Non, RTL et la RTBF n’ont pas interviewé Salah Abdeslam au lendemain des attentats de Paris (vidéo)

Non, RTL et la RTBF n’ont pas interviewé Salah Abdeslam au lendemain des attentats de Paris (vidéo)

Dans son édition de vendredi, « Le Parisien » révèle des extraits de conversations édifiantes tenues entre Salah Abdeslam et ses codétenus alors qu’il était à la prison de Bruges au printemps 2016. Ces enregistrements, effectués par la Sûreté de l’État à son insu, font état de propos entre le principal suspect encore en vie des attentats terroristes qui ont frappé Paris le 13 novembre 2015 et deux des codétenus, Mohammed Bakkali, lui aussi soupçonné d’être impliqué dans ces attentats, et Mehdi Nemouche, auteur de l’attentat au Musée juif de Bruxelles.

Salah Abdeslam aurait ainsi raconté son parcours le soir des faits. Parmi les « anecdotes », une paraît pour le moins rocambolesque. Il affirme en effet avoir été interviewé par « une équipe de télévision belge », quelques heures après les attaques, alors qu’il était coincé dans les barrages à la frontière franco-belge. Il confie alors ceci : « Elle (la journaliste) me dit : “Vous trouvez normal qu’il y ait des barrages comme ça ?” J’ai dit : “Oui, c’est normal vu les circonstances, il faut bien renforcer les barrages, hein ! J’étais à l’arrière (de la voiture) ».

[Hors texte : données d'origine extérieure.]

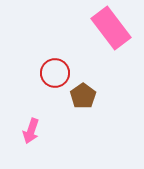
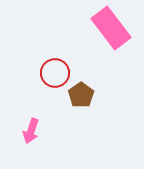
brown pentagon: moved 2 px left, 1 px up
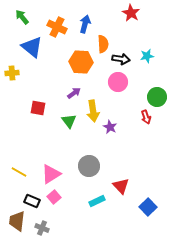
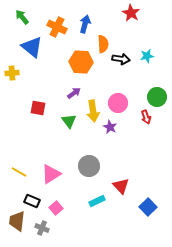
pink circle: moved 21 px down
pink square: moved 2 px right, 11 px down
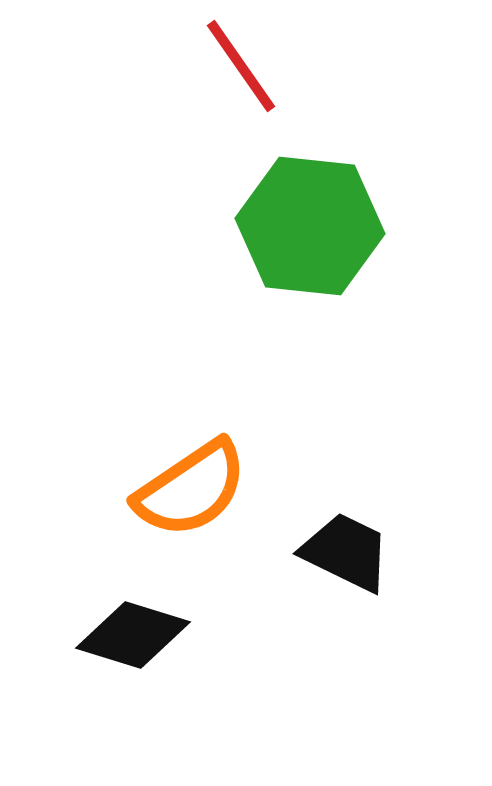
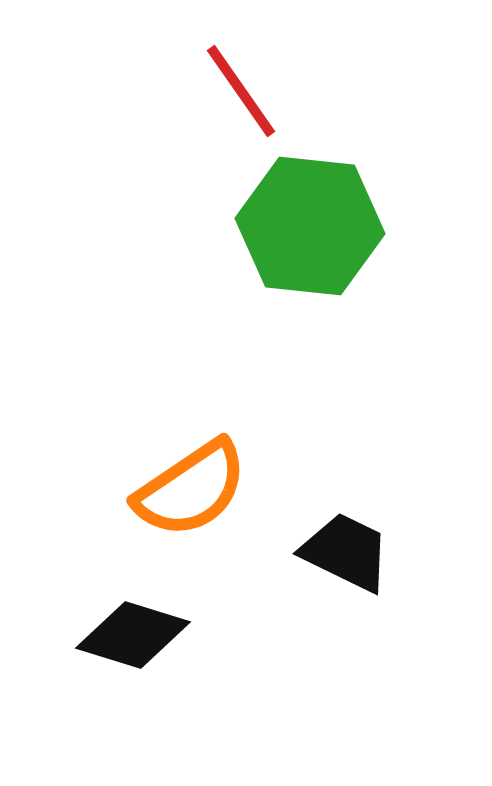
red line: moved 25 px down
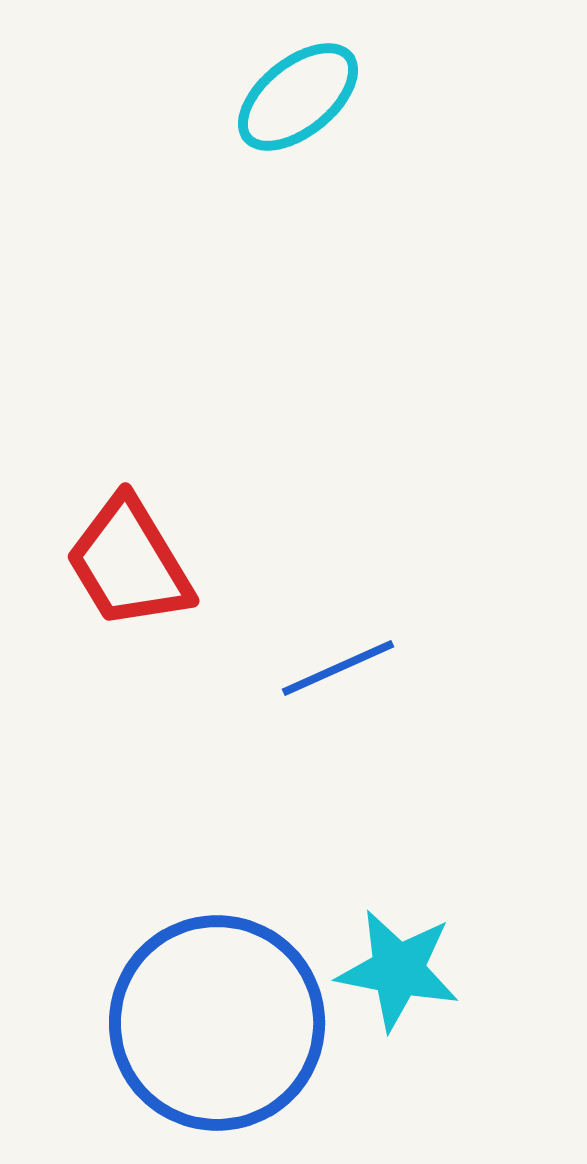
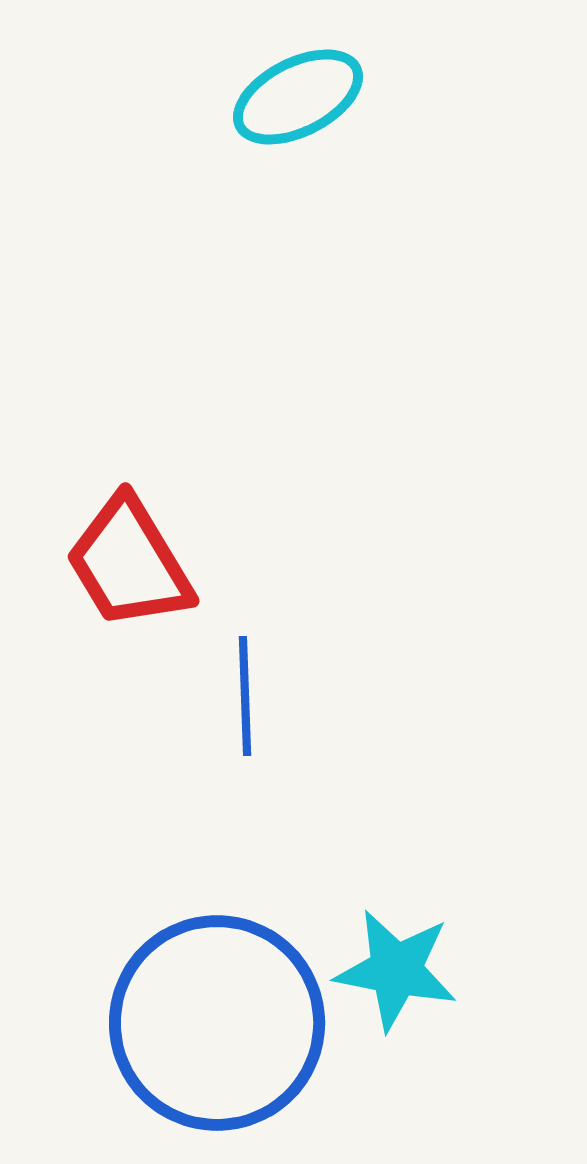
cyan ellipse: rotated 12 degrees clockwise
blue line: moved 93 px left, 28 px down; rotated 68 degrees counterclockwise
cyan star: moved 2 px left
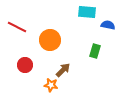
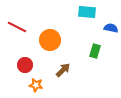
blue semicircle: moved 3 px right, 3 px down
orange star: moved 15 px left
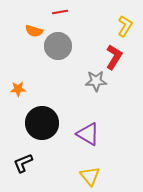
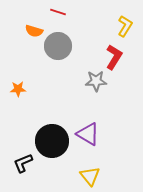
red line: moved 2 px left; rotated 28 degrees clockwise
black circle: moved 10 px right, 18 px down
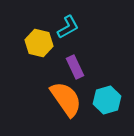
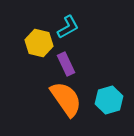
purple rectangle: moved 9 px left, 3 px up
cyan hexagon: moved 2 px right
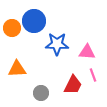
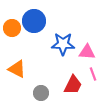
blue star: moved 6 px right
orange triangle: rotated 30 degrees clockwise
pink line: moved 1 px up
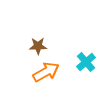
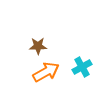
cyan cross: moved 4 px left, 5 px down; rotated 12 degrees clockwise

Une autre personne avec les mêmes propos

Alors qu’en France, cette histoire a fait le tour des réseaux sociaux et des sites de presse, du côté des médias audiovisuels belges, on se dit plutôt perplexes. « Le 14 novembre, un seul journaliste télé David Brichard était sur place », relève Jean-Pierre Jacqmin, directeur de l’Information à la RTBF. Exit, donc, la piste « d’une » journaliste, évoquée par Salah Abdeslam. « Faux », renchérit Laurent Haulotte, son homologue à RTL, qui semble avoir débusqué ce qui apparaît comme une affabulation du suspect : « On a retrouvé, dans une des interviews réalisées à la frontière ce jour-là, un témoin qui dit exactement ce que Salah prétend avoir dit à notre journaliste. » Sauf que ce n’est pas Abdeslam qui parle… « Il a dû l’entendre chez nous et faire croire que c’était lui ».

Fake news, donc ?

Peut-être pas. En effet sur le site de la RTBF, on retrouve un article basé sur le reportage radio de la journaliste Charlotte Legrand. Elle était bel et bien en reportage, ce samedi 14 novembre au petit matin, à la frontière française au barrage de Hensies. Parmi les divers témoignages qu’elle recueille, on retrouve celui-ci : « Un peu plus tard, trois Bruxellois se prêtent aux contrôles. Ils sont de type maghrébin, « et on n’a échappé à aucun contrôle ! Trois déjà depuis Paris, c’est un peu abuser » nous dit le conducteur. Ils ont passé la nuit à Barbès, un quartier nord de Paris. Ils ont appris la nouvelle des attentats au petit matin. « Et c’est vrai que là on comprend mieux les contrôles, c’est normal ».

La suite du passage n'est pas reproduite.